Economica — El reciente ataque militar de Estados Unidos contra Venezuela, que incluye la captura del presidente venezolano, ha encendido las alarmas en los mercados energéticos internacionales y amenaza con una nueva subida del precio del petróleo, después de que el barril Brent cerrara 2025 en torno a los 60 dólares, con una caída anual cercana al 20%.
La intervención generó una fuerte incertidumbre geopolítica y de suministro, dados los 303.000 millones de barriles de reservas petroleras de Venezuela, considerados las mayores del mundo, y el impacto potencial sobre la producción y exportación de crudo. Esta volatilidad ha llevado a operadores y analistas a prever una posible presión alcista en los precios del petróleo a corto plazo.

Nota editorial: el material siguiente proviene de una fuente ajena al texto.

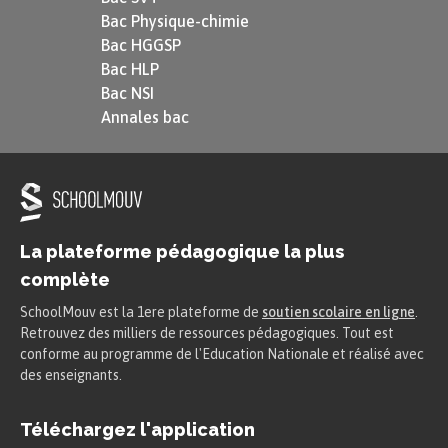
Sorti prendre l’air, Pierre analyse la contrariété
Bac Physique-chimie
qu’il ressent depuis l’annonce de l’héritage perçu
Bac HGGSP
par son frère :
« C’est donc de la jalousie gratuite,
Bac HLP
l’essence même de la jalousie, celle qui est parce
qu’elle est ! Faut soigner cela ! »
Croisant son
Bac NSI
frère, il s’efforce néanmoins de le féliciter et de
Annales bac
l’assurer de son amour. Puis il va chercher du
réconfort chez son ami Marowsko : en apprenant
la nouvelle de l’héritage, celui-ci a tout de suite
des soupçons qu’il insinue sans que Pierre ne
comprenne.
Chapitre III
La plateforme pédagogique la plus
complète
Pierre raconte la nouvelle à une serveuse qu’il
fréquente de temps en temps. Quand celle-ci fait
SchoolMouv est la 1ere plateforme de
soutien scolaire en ligne
.
les mêmes insinuations que Marowsko, évoquant
Retrouvez des milliers de ressources pédagogiques. Tout est
le peu de ressemblance entre les deux frères,
conforme au programme de l'Education Nationale et réalisé avec
Pierre comprend que Jean est le fils biologique
des enseignants.
de Léon Maréchal.
Chapitre IV
Téléchargez l'application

El movimiento militar ha ampliado los temores acerca de interrupciones en la producción venezolana, aunque su participación actual en la oferta de la OPEP es reducida, y ha incrementado el enfoque de los mercados sobre la estabilidad de la región. La escalada también podría reflejarse en el costo de los combustibles en varios países si los precios del crudo suben de forma sostenida.
En este contexto, expertos advierten que el conflicto y su efecto sobre el suministro petrolero podrían revertir la tendencia bajista de 2025, con posibles subidas del precio del barril en el corto plazo, dependiendo de cómo evolucione la situación política y militar en Venezuela y las respuestas de otros productores y actores globales.